Start of Dataset

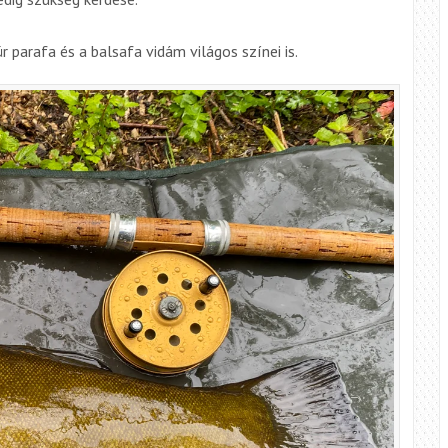
 parafa és a balsafa vidám világos színei is.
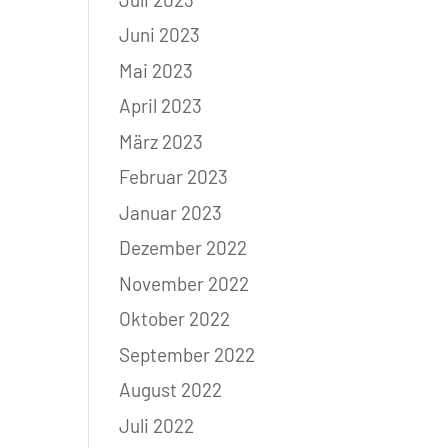
Juni 2023
Mai 2023
April 2023
März 2023
Februar 2023
Januar 2023
Dezember 2022
November 2022
Oktober 2022
September 2022
August 2022
Juli 2022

End of Dataset

• _Instructions for the task_
The answer should hold exactly the lines running from the one with "Oktober 2022" to the final line of the data, both ends counted.

• _Solution to the exercise_
Oktober 2022
September 2022
August 2022
Juli 2022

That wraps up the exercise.